“Kebar Krossè” di Stiefin Morat****
Questo è un libro che voi non potete, probabilmente, leggere, ma ugualmente io ve ne voglio parlare qui, perché è uno di quei libri che vuoi che si sappia che esistano, anche se uno non può leggerli.
Il discorso del non poter leggerli, riguarda la lingua usata, il friulano, o meglio, i friulani, perché ne usa tre, e il fatto che anche io, all’inizio, ho faticato un po’ a leggerlo subito… solo un po’, perché poi, grande, grande soddisfazione.
E quindi, anche se so di star facendo una cosa pressoché inutile, io la faccio. Di che parla questo piccolo romanzo distopico di una 140ina di pagine? Che cos’è il Krossè a cui si riferisce il titolo? E cosa sono i kebar, di cui si nutre l’interà società rimasta?
Ecco… non ve lo dico, ma non sono cose belle, come potete immaginare. Un lieto fine non ve lo dovete aspettare, ma come in tutte le distopie che si rispettino, Morat non è così cattivo da non lasciarci nemmeno una speranza.
Montag, è il nostro protagonista. Udine la città in cui vive. Lui cittadino, una casta di mezzo, non ai livelli di quelli che stan sopra, ma nemmeno disprezzabile come quelli che stanno all’esterno, in periferia, nella Cengle, operai senz’anima che mandano avanti la produzione della chimica che sostiene e placa il vivere di tutti. I papots, traducibile come i papocchi, che sono da droghe a cibo, e di cui tutti si nutrono. E Udine? com’è?

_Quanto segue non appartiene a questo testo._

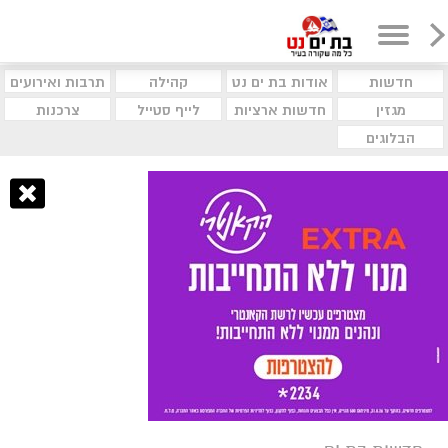
חדשות
אודות בת ים נט
קהילה
תרבות ואירועים
מגזין
חדשות ארציות
לייף סטייל
צרכנות
הבלוגים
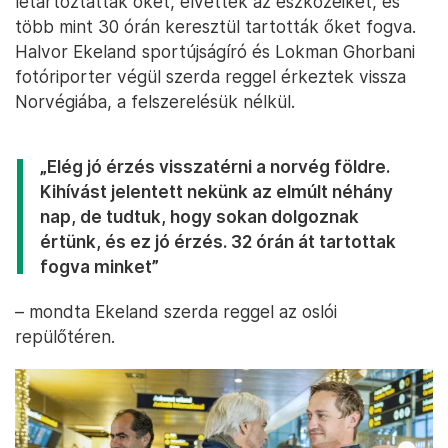
letartóztatták őket, elvették az eszközeiket, és
több mint 30 órán keresztül tartották őket fogva.
Halvor Ekeland sportújságíró és Lokman Ghorbani
fotóriporter végül szerda reggel érkeztek vissza
Norvégiába, a felszerelésük nélkül.
„Elég jó érzés visszatérni a norvég földre.
Kihívást jelentett nekünk az elmúlt néhány
nap, de tudtuk, hogy sokan dolgoznak
értünk, és ez jó érzés. 32 órán át tartottak
fogva minket”
– mondta Ekeland szerda reggel az oslói
repülőtéren.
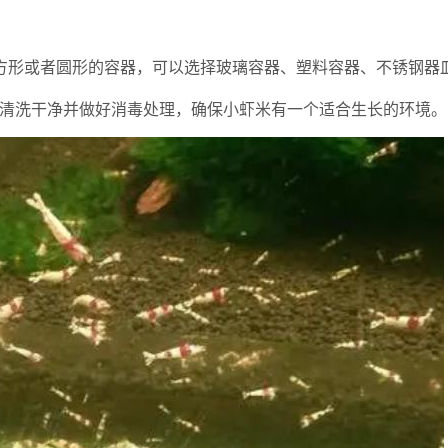
为方形或者圆形的容器，可以选择玻璃容器、塑料容器、不锈钢器
器清洗干净并做好消毒处理，确保小虾米有一个适合生长的环境。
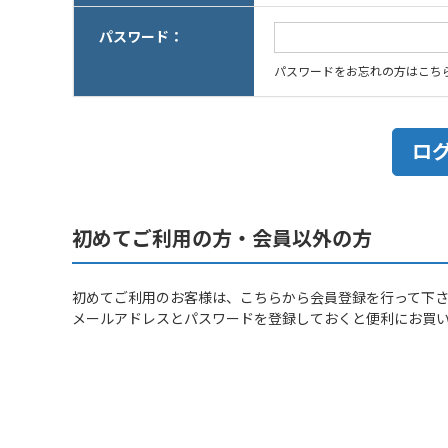
パスワード：
パスワードをお忘れの方はこち
初めてご利用の方・会員以外の方
初めてご利用のお客様は、こちらから会員登録を行って下
メールアドレスとパスワードを登録しておくと便利にお買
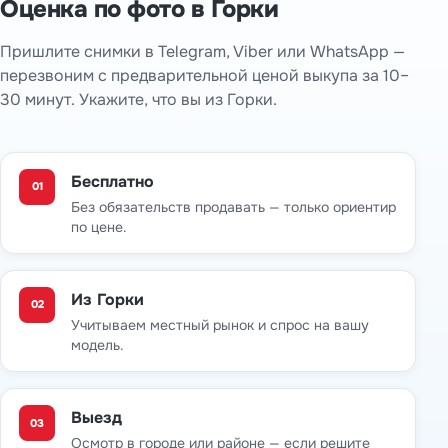
Оценка по фото в Горки
Пришлите снимки в Telegram, Viber или WhatsApp —
перезвоним с предварительной ценой выкупа за 10–
30 минут. Укажите, что вы из Горки.
Бесплатно
01
Без обязательств продавать — только ориентир
по цене.
Из Горки
02
Учитываем местный рынок и спрос на вашу
модель.
Выезд
03
Осмотр в городе или районе — если решите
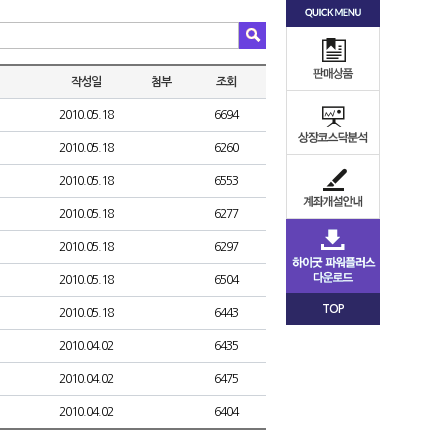
작성일
첨부
조회
2010.05.18
6694
2010.05.18
6260
2010.05.18
6553
2010.05.18
6277
2010.05.18
6297
2010.05.18
6504
TOP
2010.05.18
6443
2010.04.02
6435
2010.04.02
6475
2010.04.02
6404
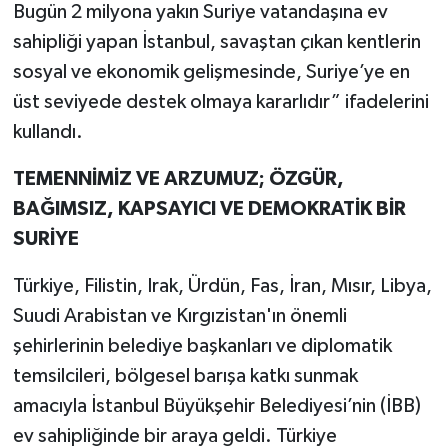
Bugün 2 milyona yakın Suriye vatandaşına ev
sahipliği yapan İstanbul, savaştan çıkan kentlerin
sosyal ve ekonomik gelişmesinde, Suriye’ye en
üst seviyede destek olmaya kararlıdır” ifadelerini
kullandı.
TEMENNİMİZ VE ARZUMUZ; ÖZGÜR,
BAĞIMSIZ, KAPSAYICI VE DEMOKRATİK BİR
SURİYE
Türkiye, Filistin, Irak, Ürdün, Fas, İran, Mısır, Libya,
Suudi Arabistan ve Kırgızistan'ın önemli
şehirlerinin belediye başkanları ve diplomatik
temsilcileri, bölgesel barışa katkı sunmak
amacıyla İstanbul Büyükşehir Belediyesi’nin (İBB)
ev sahipliğinde bir araya geldi. Türkiye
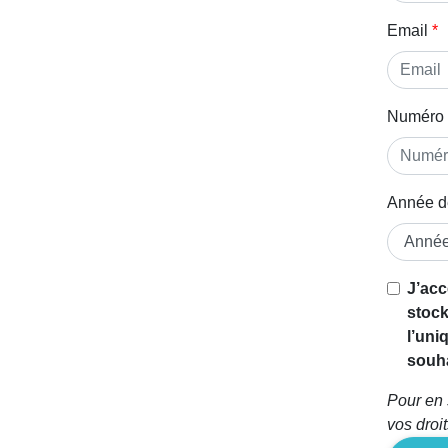
Email
Numéro 
Année d
Si vous
J’acc
êtes un
stock
être
l’uni
humain,
souha
ignorez
Pour en 
ce
vos droi
champ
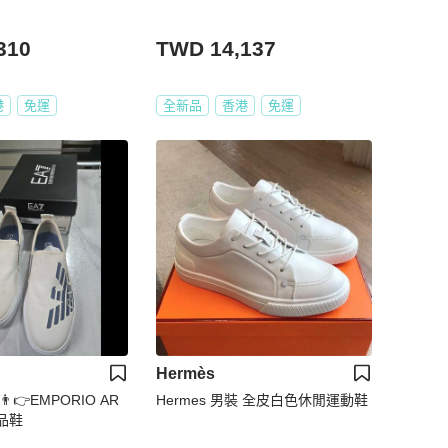
310
TWD 14,137
港
免運
全新品
香港
免運
Hermès
👉EMPORIO AR
Hermes 男裝 全皮白色休閒運動鞋
精品鞋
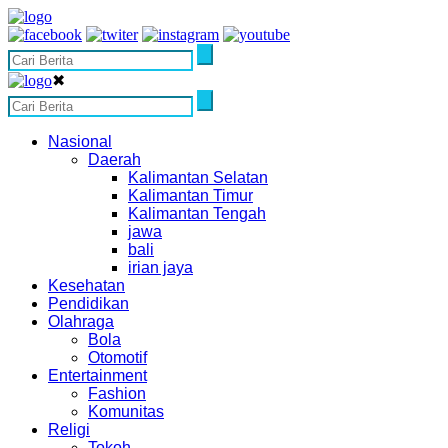
✖
Nasional
Daerah
Kalimantan Selatan
Kalimantan Timur
Kalimantan Tengah
jawa
bali
irian jaya
Kesehatan
Pendidikan
Olahraga
Bola
Otomotif
Entertainment
Fashion
Komunitas
Religi
Tokoh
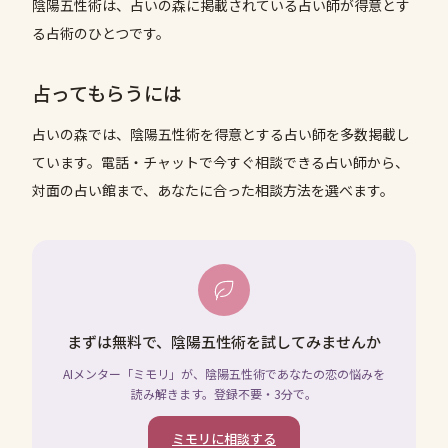
陰陽五性術は、占いの森に掲載されている占い師が得意とす
る占術のひとつです。
占ってもらうには
占いの森では、
陰陽五性術
を得意とする占い師を多数掲載し
ています。電話・チャットで今すぐ相談できる占い師から、
対面の占い館まで、あなたに合った相談方法を選べます。
まずは無料で、陰陽五性術を試してみませんか
AIメンター「ミモリ」が、陰陽五性術であなたの恋の悩みを
読み解きます。登録不要・3分で。
ミモリに相談する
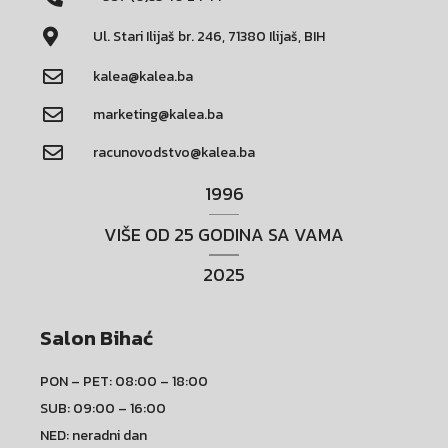
Ul. Stari Ilijaš br. 246, 71380 Ilijaš, BIH
kalea@kalea.ba
marketing@kalea.ba
racunovodstvo@kalea.ba
1996
VIŠE OD 25 GODINA SA VAMA
2025
Salon Bihać
PON – PET: 08:00 – 18:00
SUB: 09:00 – 16:00
NED: neradni dan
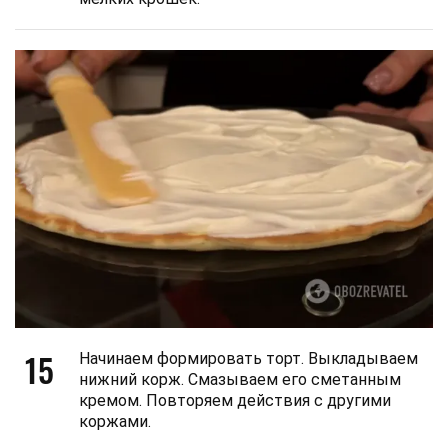
15
Начинаем формировать торт. Выкладываем
нижний корж. Смазываем его сметанным
кремом. Повторяем действия с другими
коржами.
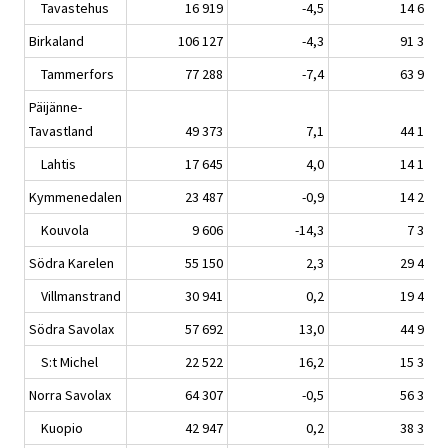
Tavastehus
16 919
-4,5
14 616
Birkaland
106 127
-4,3
91 318
Tammerfors
77 288
-7,4
63 978
Päijänne-
Tavastland
49 373
7,1
44 107
Lahtis
17 645
4,0
14 159
Kymmenedalen
23 487
-0,9
14 212
Kouvola
9 606
-14,3
7 307
Södra Karelen
55 150
2,3
29 416
Villmanstrand
30 941
0,2
19 450
Södra Savolax
57 692
13,0
44 986
S:t Michel
22 522
16,2
15 332
Norra Savolax
64 307
-0,5
56 315
Kuopio
42 947
0,2
38 350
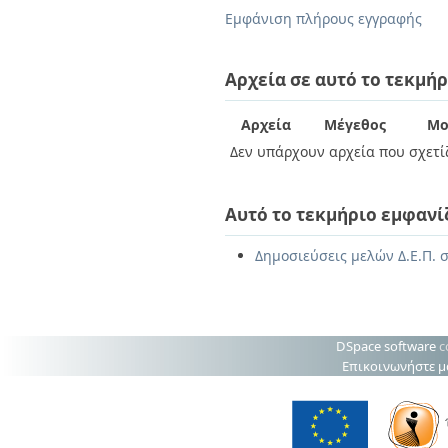
Διπλωματικές Εργασίες
Εμφάνιση πλήρους εγγραφής
Πολιτικές Πρόσβασης
Ανά Ημερομηνία
Έκδοσης
Συγγραφείς
Αρχεία σε αυτό το τεκμήρ
Τίτλοι
Θέματα
Αρχεία
Μέγεθος
Μο
Δεν υπάρχουν αρχεία που σχετίζ
Αυτό το τεκμήριο εμφανί
Δημοσιεύσεις μελών Δ.Ε.Π. σ
DSpace software
c
Επικοινωνήστε μ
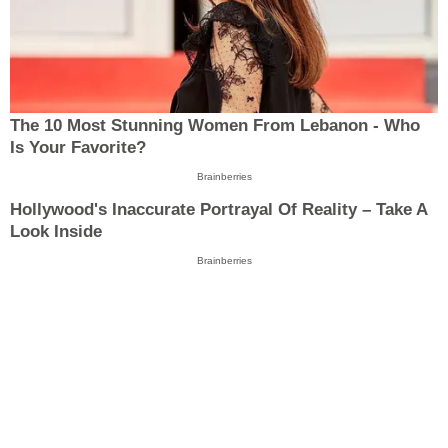
The 10 Most Stunning Women From Lebanon - Who
Is Your Favorite?
Brainberries
Hollywood's Inaccurate Portrayal Of Reality – Take A
Look Inside
Brainberries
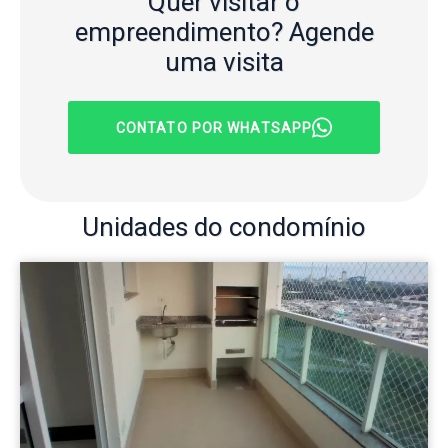
Quer visitar o
empreendimento?
Agende
uma visita
CONTATO POR WHATSAPP
Unidades
do condomínio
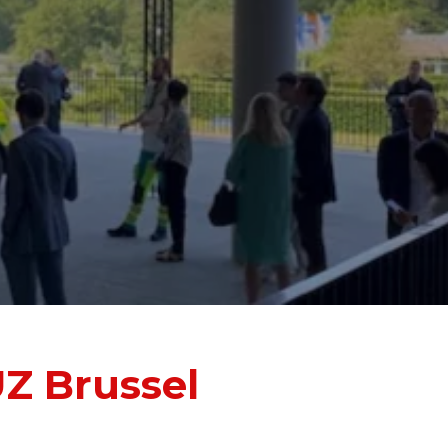
UZ Brussel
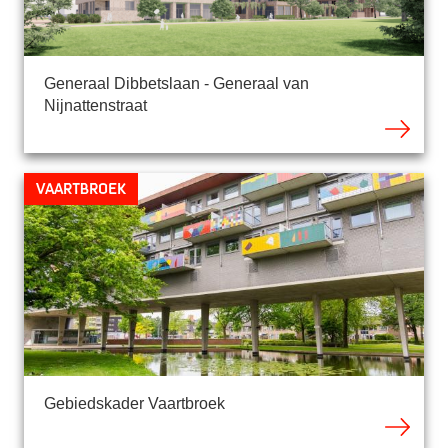
Generaal Dibbetslaan - Generaal van
Nijnattenstraat
Vaartbroek
Gebiedskader Vaartbroek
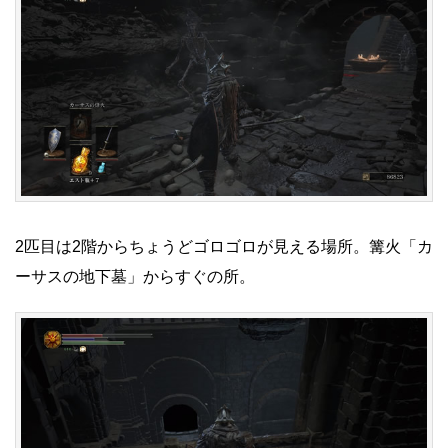
2匹目は2階からちょうどゴロゴロが見える場所。篝火「カ
ーサスの地下墓」からすぐの所。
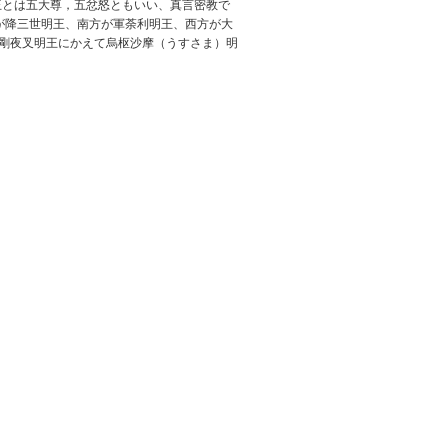
王とは五大尊，五忿怒ともいい、真言密教で
が降三世明王、南方が軍荼利明王、西方が大
剛夜叉明王にかえて烏枢沙摩（うすさま）明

Una clessidra, muri che si sgretolano e diventano polvere. Intorno deserto, anzi, il nulla. E i treni. Misteriosissimi treni che vanno, non si sa dove e da dove. E una società di caste, gente che per lavoro spacca ossa, invece di aggiustarle, gente che non si chiede nulla. Acqua e aria limpide solo un ricordo. Il futuro un qualcosa che – nonostante tutto – pare quello di adesso.
Lingua che cambia, è cambiata. La curiosità, la voglia di. Finite… morte. E nessuno che senta il bisogno che siano vive ancora, soprattutto.
Montag che non solo viene da fahrenheit, ma che vive le sue avventure di lunedì, nei drogati lunedì sera. Montag che è l’ingranaggio che comincia a girare male, in questa macchina di nichilismo e spersonalizzazione che è la Udine del futuro.
E i libri? E l’economia? E la musica? E i rapporti umani? Cos’è diventato tutto questo? Ci sono le risposte. E c’è una risposta linguistica. I friulano standard è diventato lingua dei fighetti, dei boriosi che dominano. Una variante è quella dei normali, mentre i proletari delle periferie, ecco… si sono inventati una lingua nuova. Mescolata e sporca. C’è l’Africa, in questo libro, come lingua e come sentire ancora non contaminato. Montag e Mamì Manamà, un’unione fuori schema, che si sa… non porta a nulla di buono.
Ecco… basta, direi. Se poteste leggerlo, in friulano, questo romanzo post apocalittico, leggetelo. Se trovate qualcuno che ve lo legge… sfruttatelo. Fa pensare, e si soffre, e ci sbatte in faccia il nostro nulla. Certo… poi forse, come piccolo difettuccio, l’uso massivo del verbo “impirâ” inforcare, e la “solita” fine che ha fatto la natura, l’ambiente, inteso manicheamente come cosa buona e perfetta, chiaramente distrutta dall’uomo.
E io vi voglio salutare con un esempio di quel terzo friulano, quello dei sobborghi, però non quello sporco e neonato, ma la lingua nuova che ancora si capisce. E’ Mamì che parla, e in queste righe c’è tutto il significato del libro e non solo di quello. Ma non ve le traduco.
“Dulà che si croi che a sedi il nuia, al eis un sbisiâ di robis, ma bisugna tignî voia di cjalalis e no si viôt ator zent che a tignedi chista voia. No la tegnin chei che a stan ta la citât e no la tegnin chei che a stan ta la cengla. A eis la voia, che no si len pi! Chel albar al è fi di una voia che cualchidun nol riva a meti in banda. Par no murî ta chistu consumâsi lent di mùrs e di musis, di domandis no fatis.A son puoscj dulà che il polvar nol disfa, ma al fa’ sù. Noi eis facil, parcè che si a di tignâ voia di rivâ, ma al eis ulì che i ai cjatât chel albar. E al eis ulì che i provàn a viodi se a son altris trois four di chei che a portin tai slabilimints o ta la pica da la citât. Jo no sai se al eis cualchicjossa, se cualchicjossa al esist di cussi biel di ve la fuarça di fermâ un vuli, di glacâ una paravala, di rompi un pas. Cualchicjossa che al sedi pi fuart di una injustizia, parcè che encja l’injust nol ten pi la fuarça di fermâ un pas, una paravala, un vuli. Cualchicjossa di cussi biel di rompi e di ingrumâ, di fa jev i cjâfs e racuei, di tirâ dongja, di da acet a una musa o a una domanda.”